ACIM Lesson 339 I will receive whatever I request.
No one desires pain. ²But he can think that pain is pleasure.
I will receive whatever I request.
1. No one desires pain. ²But he can think that pain is pleasure. ³No one would avoid his happiness. ⁴But he can think that joy is painful, threatening and dangerous. ⁵Everyone will receive what he requests. ⁶But he can be confused indeed about the things he wants; the state he would attain. ⁷What can he then request that he would want when he receives it? ⁸He has asked for what will frighten him, and bring him suffering. ⁹Let us resolve today to ask for what we really want, and only this, that we may spend this day in fearlessness, without confusing pain with joy, or fear with love.
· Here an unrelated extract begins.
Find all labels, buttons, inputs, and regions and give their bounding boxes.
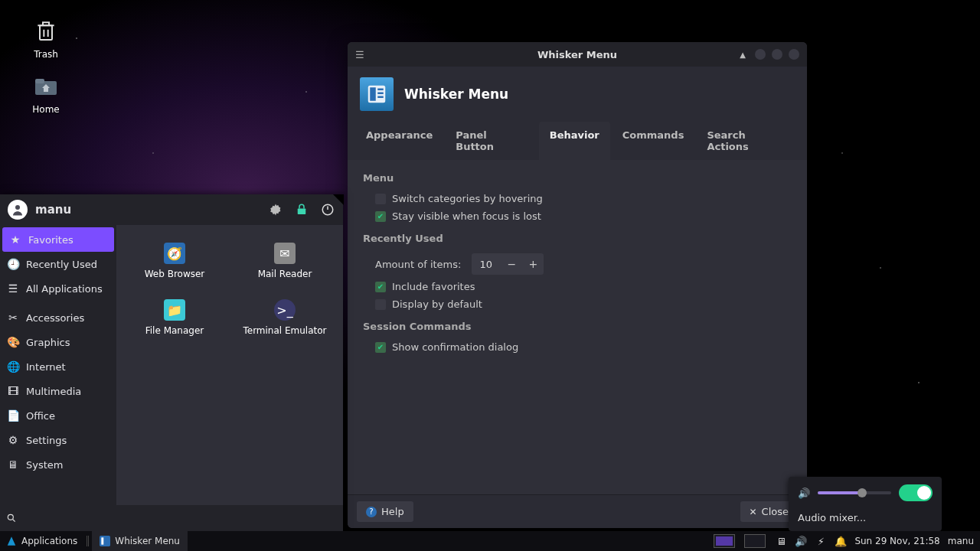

2. Father, this is Your day. ²It is a day in which I would do nothing by myself, but hear Your Voice in everything I do; requesting only what You offer me, accepting only Thoughts You share with me.
Pain or Pleasure?
No one desires pain, but what if I can’t tell the difference between pain and pleasure? What if I have experienced pain and thought it was pleasure for so long that I no longer know the difference? My first question was how is it that I am asking for pain when I think I am asking for pleasure? But on reflection, I began to see my error. I am asking to be separate from God and from my brothers. I must have thought that this would make me happy. Obviously, I thought that having a separate will would make me happy. Clearly, I was wrong about those desires and I see that now.
I know that I was wrong about what makes me happy. I know this from years of observing the connection between my desire for separation and the suffering I experience. I requested an experience as a body so that I could be something different than I was created. I discovered pain, suffering, and death instead of the blissful eternity I had. I wanted to make my own world with my own laws. What I discovered was chaos where I used to know only peace. I discovered loneliness where I once knew only unity.
Trying and Then Trying Again
For a while, I refused to concede that I made an error. It seemed to me that if I kept trying, I would surely succeed. So, I came back again and again trying to make my plan for happiness work but it never has. I tried to find love through secret bargains and only found attack and defense. I tried to project my guilt and fear onto others and onto the world. But it went nowhere and I only caused myself more distress in the effort.
This Time It’s Different
This is the lifetime in which I discovered that there is a difference between pain and joy. I know now that it is my thoughts and beliefs that source the world and that I can change those beliefs. It is through forgiveness that I do this and my healed mind is showing me a healed world. From there it is just a step more to find myself in Heaven. And I don’t even have to worry about that step. It will be done for me.